Acquirer Internal Control Weaknesses in the Market for Corporate Control
51 Pages Posted: 1 Aug 2016 Last revised: 5 Oct 2017
Date Written: October 4, 2017
This paper examines how disclosures regarding internal controls, required by Sections 302 and 404 of the Sarbanes-Oxley Act of 2002 (SOX), affect the market for corporate control. We hypothesize that acquirers with internal control weaknesses (ICWs) make suboptimal acquisition decisions based on poor quality information generated by their ineffective controls over financial reporting. We expect that such acquirers will be more likely to misestimate the value of their targets or the potential synergies from mergers, thereby overpaying for completed deals.

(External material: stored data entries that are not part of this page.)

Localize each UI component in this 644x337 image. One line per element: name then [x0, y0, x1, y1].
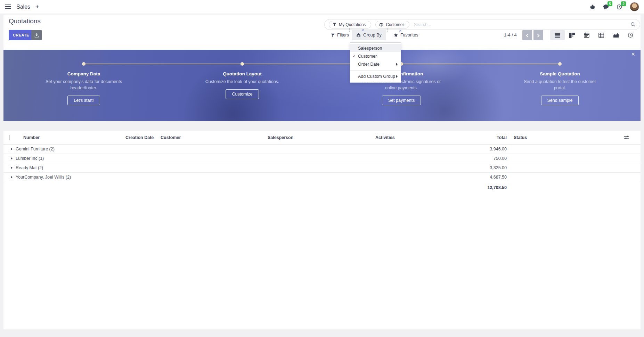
pager-previous-button[interactable]	[522, 30, 532, 40]
search-input[interactable]	[414, 22, 626, 27]
chevron-right-icon	[536, 34, 540, 37]
group-total: 3,325.00	[490, 165, 507, 170]
column-header-creation-date[interactable]: Creation Date	[125, 135, 161, 140]
customize-button[interactable]: Customize	[226, 89, 259, 99]
activities-button[interactable]: 2	[617, 4, 622, 10]
facet-label: Customer	[386, 22, 404, 27]
remove-facet-my-quotations-icon[interactable]: ×	[361, 28, 364, 32]
debug-bug-icon[interactable]	[590, 4, 595, 10]
menu-separator	[350, 70, 401, 71]
expand-caret-icon	[11, 148, 13, 150]
menu-item-label: Order Date	[358, 62, 380, 67]
control-panel: Quotations CREATE My Quotations Customer	[3, 15, 641, 50]
menu-item-label: Customer	[358, 54, 377, 59]
pager-range: 1-4 / 4	[504, 32, 517, 38]
remove-facet-customer-icon[interactable]: ×	[399, 28, 402, 33]
kanban-view-button[interactable]	[565, 30, 579, 40]
send-sample-button[interactable]: Send sample	[541, 96, 579, 105]
group-row-yourcompany-joel-willis[interactable]: YourCompany, Joel Willis (2) 4,687.50	[3, 173, 641, 182]
group-row-lumber-inc[interactable]: Lumber Inc (1) 750.00	[3, 154, 641, 163]
group-name: Gemini Furniture (2)	[16, 147, 55, 151]
timeline-dot	[558, 62, 562, 66]
group-name: YourCompany, Joel Willis (2)	[16, 175, 71, 180]
column-header-total[interactable]: Total	[417, 135, 507, 140]
group-row-ready-mat[interactable]: Ready Mat (2) 3,325.00	[3, 163, 641, 173]
menu-item-add-custom-group[interactable]: Add Custom Group	[350, 72, 401, 80]
calendar-view-button[interactable]	[579, 30, 594, 40]
header-cell	[3, 135, 23, 140]
facet-my-quotations[interactable]: My Quotations	[329, 21, 371, 28]
group-name: Lumber Inc (1)	[16, 156, 44, 161]
menu-item-salesperson[interactable]: Salesperson	[350, 44, 401, 52]
filters-button[interactable]: Filters	[326, 30, 353, 40]
layers-icon	[379, 23, 383, 27]
messages-button[interactable]: 5	[603, 4, 609, 10]
navbar-left: Sales +	[5, 4, 39, 10]
step-title: Sample Quotation	[520, 71, 600, 76]
graph-icon	[613, 33, 619, 38]
user-avatar[interactable]	[630, 2, 639, 11]
list-view-button[interactable]	[550, 30, 565, 40]
menu-item-order-date[interactable]: Order Date	[350, 60, 401, 68]
search-bar[interactable]: My Quotations Customer	[324, 19, 640, 30]
favorites-label: Favorites	[400, 33, 418, 38]
pivot-view-button[interactable]	[594, 30, 609, 40]
menu-item-label: Add Custom Group	[358, 74, 395, 79]
odoo-sales-screen: Sales + 5	[0, 0, 644, 337]
export-button[interactable]	[31, 30, 42, 40]
onboarding-step-company-data: Company Data Set your company's data for…	[44, 71, 124, 105]
kanban-icon	[569, 33, 575, 38]
filters-label: Filters	[337, 33, 349, 38]
create-button[interactable]: CREATE	[9, 30, 33, 40]
set-payments-button[interactable]: Set payments	[382, 96, 421, 105]
quotations-list: Number Creation Date Customer Salesperso…	[3, 131, 641, 329]
onboarding-step-sample-quotation: Sample Quotation Send a quotation to tes…	[520, 71, 600, 105]
filter-icon	[331, 33, 335, 37]
group-by-label: Group By	[363, 33, 382, 38]
column-header-salesperson[interactable]: Salesperson	[268, 135, 375, 140]
lets-start-button[interactable]: Let's start!	[67, 96, 100, 105]
step-description: Send a quotation to test the customer po…	[520, 79, 600, 91]
onboarding-timeline	[84, 64, 560, 64]
group-total: 3,946.00	[490, 147, 507, 151]
facet-customer[interactable]: Customer	[375, 21, 409, 28]
separator	[387, 28, 388, 32]
activity-view-button[interactable]	[623, 30, 638, 40]
step-description: Customize the look of your quotations.	[202, 79, 282, 85]
step-title: Company Data	[44, 71, 124, 76]
pager-next-button[interactable]	[533, 30, 543, 40]
menu-item-customer[interactable]: ✓ Customer	[350, 52, 401, 60]
pivot-icon	[598, 33, 604, 38]
search-icon[interactable]	[630, 22, 636, 27]
graph-view-button[interactable]	[609, 30, 623, 40]
plus-icon[interactable]: +	[35, 4, 39, 10]
group-row-gemini-furniture[interactable]: Gemini Furniture (2) 3,946.00	[3, 145, 641, 154]
column-header-number[interactable]: Number	[23, 135, 125, 140]
timeline-dot	[241, 62, 244, 66]
download-icon	[34, 33, 39, 38]
column-header-customer[interactable]: Customer	[161, 135, 268, 140]
filter-icon	[333, 23, 336, 26]
facet-label: My Quotations	[339, 22, 366, 27]
group-by-button[interactable]: Group By	[352, 30, 386, 40]
column-header-activities[interactable]: Activities	[375, 135, 417, 140]
optional-columns-button[interactable]	[624, 135, 641, 140]
hamburger-menu-icon[interactable]	[5, 5, 11, 9]
grand-total: 12,708.50	[487, 185, 507, 190]
app-title[interactable]: Sales	[16, 4, 30, 10]
menu-item-label: Salesperson	[358, 46, 382, 51]
calendar-icon	[584, 32, 589, 38]
timeline-dot	[82, 62, 85, 66]
favorites-button[interactable]: Favorites	[389, 30, 423, 40]
banner-close-icon[interactable]: ×	[631, 51, 635, 57]
column-header-status[interactable]: Status	[507, 135, 624, 140]
messages-count-badge: 5	[608, 1, 612, 7]
list-header-row: Number Creation Date Customer Salesperso…	[3, 131, 641, 145]
step-description: Set your company's data for documents he…	[44, 79, 124, 91]
expand-caret-icon	[11, 157, 13, 160]
layers-icon	[356, 33, 361, 38]
sliders-icon	[624, 135, 629, 140]
star-icon	[394, 33, 398, 37]
select-all-checkbox[interactable]	[9, 135, 10, 140]
list-footer-row: 12,708.50	[3, 182, 641, 193]
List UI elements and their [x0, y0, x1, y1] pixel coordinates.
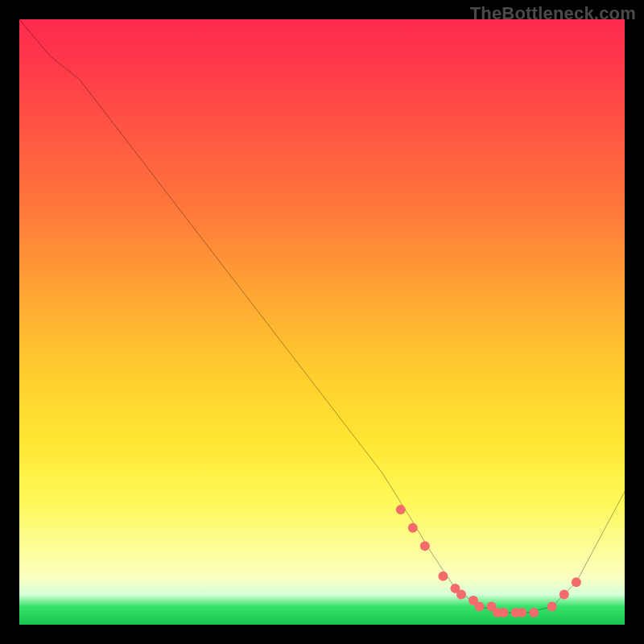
marker-dot: [547, 601, 557, 611]
marker-dot: [456, 589, 466, 599]
curve-group: [19, 19, 625, 613]
marker-dot: [572, 577, 581, 587]
markers-group: [396, 505, 581, 617]
marker-dot: [517, 608, 526, 617]
marker-dot: [438, 572, 448, 581]
chart-stage: TheBottleneck.com: [0, 0, 644, 644]
bottleneck-curve: [19, 19, 625, 613]
watermark-text: TheBottleneck.com: [470, 3, 636, 24]
marker-dot: [420, 541, 430, 551]
marker-dot: [529, 608, 539, 617]
chart-gradient-background: [19, 19, 625, 625]
chart-svg: [19, 19, 625, 625]
marker-dot: [475, 601, 485, 611]
marker-dot: [408, 523, 418, 533]
marker-dot: [499, 608, 509, 617]
marker-dot: [559, 589, 569, 599]
marker-dot: [396, 505, 406, 514]
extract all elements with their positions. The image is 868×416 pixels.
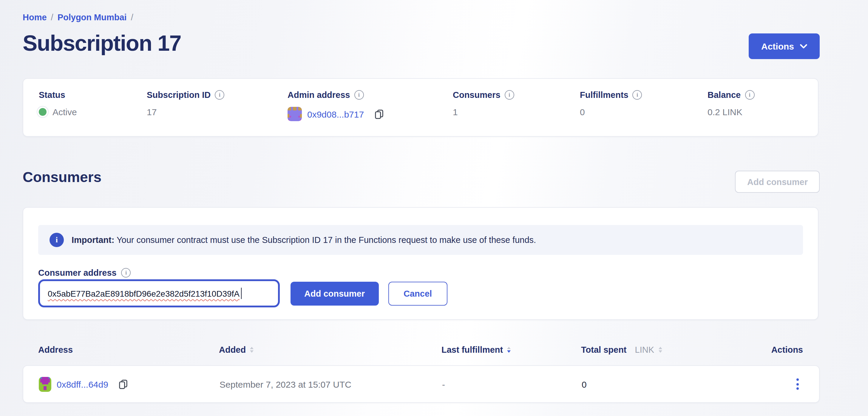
important-banner: i Important: Your consumer contract must… (38, 225, 803, 255)
breadcrumb: Home / Polygon Mumbai / (23, 12, 133, 22)
add-consumer-form-card: i Important: Your consumer contract must… (23, 207, 818, 320)
column-header-total-spent-unit: LINK (635, 345, 654, 355)
summary-balance: Balance i 0.2 LINK (708, 90, 754, 136)
consumer-last-fulfillment-cell: - (442, 379, 445, 389)
info-icon[interactable]: i (215, 90, 224, 100)
fulfillments-label: Fulfillments (580, 90, 628, 100)
text-caret (241, 288, 242, 299)
consumer-address-label-row: Consumer address i (38, 268, 131, 277)
consumer-address-input-value: 0x5abE77Ba2aE8918bfD96e2e382d5f213f10D39… (48, 289, 240, 298)
copy-icon (119, 379, 128, 389)
column-header-total-spent-label: Total spent (581, 345, 627, 355)
column-header-total-spent[interactable]: Total spent LINK (581, 345, 662, 355)
fulfillments-value: 0 (580, 107, 585, 117)
info-icon[interactable]: i (505, 90, 514, 100)
consumers-table-header: Address Added Last fulfillment Total spe… (23, 345, 818, 357)
breadcrumb-separator: / (131, 12, 133, 22)
admin-identicon-avatar (287, 107, 302, 121)
copy-icon (375, 109, 383, 119)
admin-address-link[interactable]: 0x9d08...b717 (307, 109, 364, 119)
info-icon[interactable]: i (354, 90, 364, 100)
banner-text-bold: Important: (71, 235, 114, 245)
consumer-table-row: 0x8dff...64d9 September 7, 2023 at 15:07… (23, 365, 820, 403)
breadcrumb-link-polygon-mumbai[interactable]: Polygon Mumbai (58, 12, 127, 22)
column-header-last-fulfillment[interactable]: Last fulfillment (441, 345, 511, 355)
admin-address-label: Admin address (287, 90, 350, 100)
subscription-summary-card: Status Active Subscription ID i 17 Admin… (23, 78, 818, 137)
actions-button-label: Actions (761, 41, 794, 51)
copy-admin-address-button[interactable] (375, 109, 383, 119)
actions-button[interactable]: Actions (749, 33, 820, 59)
summary-fulfillments: Fulfillments i 0 (580, 90, 708, 136)
consumers-section-title: Consumers (23, 169, 101, 186)
consumer-identicon-avatar (39, 377, 51, 391)
status-active-dot (39, 108, 46, 116)
info-filled-icon: i (50, 233, 64, 247)
column-header-added-label: Added (219, 345, 246, 355)
summary-consumers: Consumers i 1 (453, 90, 580, 136)
consumer-address-input[interactable]: 0x5abE77Ba2aE8918bfD96e2e382d5f213f10D39… (38, 279, 280, 307)
subscription-id-label: Subscription ID (147, 90, 211, 100)
consumer-address-cell: 0x8dff...64d9 (39, 377, 128, 391)
chevron-down-icon (800, 44, 807, 49)
consumer-address-link[interactable]: 0x8dff...64d9 (57, 379, 108, 389)
summary-admin-address: Admin address i 0x9d08...b717 (287, 90, 453, 136)
breadcrumb-separator: / (51, 12, 53, 22)
status-value: Active (53, 107, 77, 117)
balance-value: 0.2 LINK (708, 107, 742, 117)
subscription-page: Home / Polygon Mumbai / Subscription 17 … (0, 0, 868, 416)
subscription-id-value: 17 (147, 107, 157, 117)
copy-consumer-address-button[interactable] (119, 379, 128, 389)
column-header-last-fulfillment-label: Last fulfillment (441, 345, 503, 355)
consumers-value: 1 (453, 107, 458, 117)
consumer-total-spent-cell: 0 (582, 379, 587, 389)
consumers-label: Consumers (453, 90, 500, 100)
status-label: Status (39, 90, 65, 100)
column-header-actions: Actions (771, 345, 803, 355)
summary-subscription-id: Subscription ID i 17 (147, 90, 287, 136)
cancel-button[interactable]: Cancel (388, 281, 447, 305)
column-header-added[interactable]: Added (219, 345, 253, 355)
consumer-address-input-row: 0x5abE77Ba2aE8918bfD96e2e382d5f213f10D39… (38, 279, 447, 307)
kebab-menu-icon (797, 378, 799, 381)
sort-arrows-icon-active (507, 347, 511, 353)
info-icon[interactable]: i (121, 268, 131, 277)
row-actions-menu-button[interactable] (789, 374, 806, 394)
column-header-address: Address (38, 345, 73, 355)
banner-text: Important: Your consumer contract must u… (71, 235, 536, 245)
info-icon[interactable]: i (633, 90, 642, 100)
summary-status: Status Active (39, 90, 147, 136)
add-consumer-submit-button[interactable]: Add consumer (290, 281, 378, 305)
consumer-address-label: Consumer address (38, 268, 117, 277)
add-consumer-button-disabled[interactable]: Add consumer (735, 171, 820, 193)
consumer-added-cell: September 7, 2023 at 15:07 UTC (220, 379, 351, 389)
page-title: Subscription 17 (23, 30, 181, 57)
banner-text-rest: Your consumer contract must use the Subs… (114, 235, 536, 245)
balance-label: Balance (708, 90, 741, 100)
breadcrumb-link-home[interactable]: Home (23, 12, 47, 22)
info-icon[interactable]: i (745, 90, 754, 100)
sort-arrows-icon (250, 347, 253, 353)
sort-arrows-icon (658, 347, 662, 353)
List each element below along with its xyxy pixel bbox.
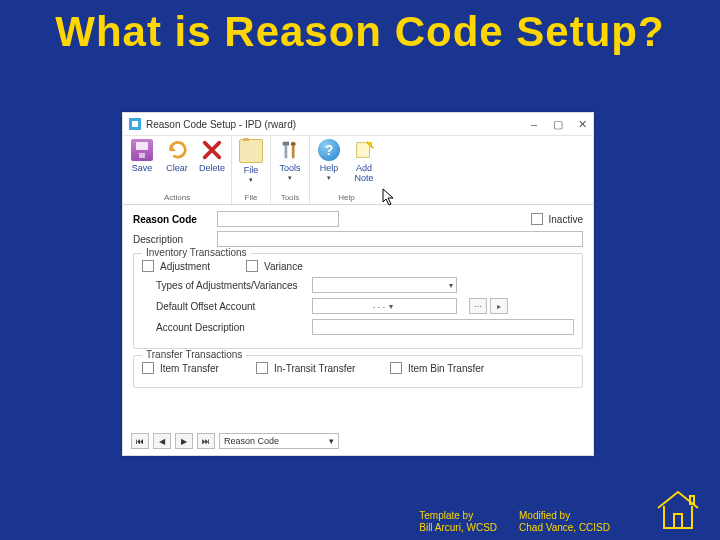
window-title: Reason Code Setup - IPD (rward) <box>146 119 296 130</box>
variance-checkbox[interactable] <box>246 260 258 272</box>
window-titlebar: Reason Code Setup - IPD (rward) – ▢ ✕ <box>123 113 593 136</box>
delete-button[interactable]: Delete <box>199 139 225 173</box>
ribbon-group-help-label: Help <box>316 193 377 202</box>
transfer-legend: Transfer Transactions <box>142 349 246 360</box>
slide-title: What is Reason Code Setup? <box>0 0 720 62</box>
account-description-label: Account Description <box>156 322 306 333</box>
folder-icon <box>239 139 263 163</box>
ribbon-group-actions: Save Clear Delete Actions <box>123 136 232 204</box>
file-label: File <box>244 165 259 175</box>
credit-modified-name: Chad Vance, CCISD <box>519 522 610 534</box>
credit-template-header: Template by <box>419 510 497 522</box>
item-bin-transfer-checkbox[interactable] <box>390 362 402 374</box>
home-button[interactable] <box>654 488 702 532</box>
types-label: Types of Adjustments/Variances <box>156 280 306 291</box>
intransit-transfer-label: In-Transit Transfer <box>274 363 384 374</box>
nav-next-button[interactable]: ▶ <box>175 433 193 449</box>
delete-icon <box>201 139 223 161</box>
nav-last-button[interactable]: ⏭ <box>197 433 215 449</box>
help-icon: ? <box>318 139 340 161</box>
chevron-down-icon: ▾ <box>329 436 334 446</box>
item-transfer-label: Item Transfer <box>160 363 250 374</box>
window-close-button[interactable]: ✕ <box>577 118 587 131</box>
adjustment-checkbox[interactable] <box>142 260 154 272</box>
offset-account-label: Default Offset Account <box>156 301 306 312</box>
clear-label: Clear <box>166 163 188 173</box>
credits: Template by Bill Arcuri, WCSD Modified b… <box>419 510 610 534</box>
chevron-down-icon: ▾ <box>288 175 292 180</box>
app-icon <box>129 118 141 130</box>
inactive-checkbox[interactable] <box>531 213 543 225</box>
window-maximize-button[interactable]: ▢ <box>553 118 563 131</box>
ribbon-group-help: ? Help ▾ Add Note Help <box>310 136 383 204</box>
reason-code-label: Reason Code <box>133 214 211 225</box>
inactive-label: Inactive <box>549 214 583 225</box>
save-label: Save <box>132 163 153 173</box>
ribbon-group-tools-label: Tools <box>277 193 303 202</box>
home-icon <box>654 488 702 532</box>
tools-label: Tools <box>280 163 301 173</box>
svg-point-5 <box>369 142 373 146</box>
description-label: Description <box>133 234 211 245</box>
tools-icon <box>279 139 301 161</box>
save-button[interactable]: Save <box>129 139 155 173</box>
help-label: Help <box>320 163 339 173</box>
offset-expand-button[interactable]: ▸ <box>490 298 508 314</box>
ribbon-group-actions-label: Actions <box>129 193 225 202</box>
tools-button[interactable]: Tools ▾ <box>277 139 303 180</box>
add-note-label: Add Note <box>355 163 374 183</box>
ribbon-group-file: File ▾ File <box>232 136 271 204</box>
svg-rect-3 <box>291 143 296 146</box>
form-panel: Reason Code Inactive Description Invento… <box>123 205 593 396</box>
description-input[interactable] <box>217 231 583 247</box>
ribbon-group-tools: Tools ▾ Tools <box>271 136 310 204</box>
svg-rect-4 <box>357 143 370 158</box>
window-minimize-button[interactable]: – <box>529 118 539 131</box>
add-note-button[interactable]: Add Note <box>351 139 377 183</box>
credit-template-name: Bill Arcuri, WCSD <box>419 522 497 534</box>
inventory-legend: Inventory Transactions <box>142 247 251 258</box>
file-button[interactable]: File ▾ <box>238 139 264 182</box>
undo-icon <box>166 139 188 161</box>
account-description-input[interactable] <box>312 319 574 335</box>
help-button[interactable]: ? Help ▾ <box>316 139 342 180</box>
reason-code-input[interactable] <box>217 211 339 227</box>
adjustment-label: Adjustment <box>160 261 240 272</box>
app-window: Reason Code Setup - IPD (rward) – ▢ ✕ Sa… <box>122 112 594 456</box>
credit-modified-header: Modified by <box>519 510 610 522</box>
chevron-down-icon: ▾ <box>249 177 253 182</box>
item-transfer-checkbox[interactable] <box>142 362 154 374</box>
nav-by-select[interactable]: Reason Code▾ <box>219 433 339 449</box>
delete-label: Delete <box>199 163 225 173</box>
intransit-transfer-checkbox[interactable] <box>256 362 268 374</box>
types-select[interactable] <box>312 277 457 293</box>
item-bin-transfer-label: Item Bin Transfer <box>408 363 484 374</box>
nav-prev-button[interactable]: ◀ <box>153 433 171 449</box>
record-navigator: ⏮ ◀ ▶ ⏭ Reason Code▾ <box>131 433 339 449</box>
svg-rect-6 <box>674 514 682 528</box>
offset-lookup-button[interactable]: ⋯ <box>469 298 487 314</box>
inventory-transactions-group: Inventory Transactions Adjustment Varian… <box>133 253 583 349</box>
clear-button[interactable]: Clear <box>164 139 190 173</box>
nav-first-button[interactable]: ⏮ <box>131 433 149 449</box>
svg-rect-1 <box>283 142 289 146</box>
save-icon <box>131 139 153 161</box>
offset-account-select[interactable]: - - - <box>312 298 457 314</box>
chevron-down-icon: ▾ <box>327 175 331 180</box>
note-icon <box>353 139 375 161</box>
variance-label: Variance <box>264 261 303 272</box>
transfer-transactions-group: Transfer Transactions Item Transfer In-T… <box>133 355 583 388</box>
ribbon: Save Clear Delete Actions <box>123 136 593 205</box>
ribbon-group-file-label: File <box>238 193 264 202</box>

Using a treatment sample of acquisitions made by acquirers that have disclosed ICWs and two matched control samples without ICW disclosures, we document that ICW acquirers experience a substantially more negative market response to acquisition announcements and have lower future performance than the two matched control samples without ICW disclosures. Overall, our results suggest that ineffective internal controls hinder decision-making related to mergers and acquisitions (M&A).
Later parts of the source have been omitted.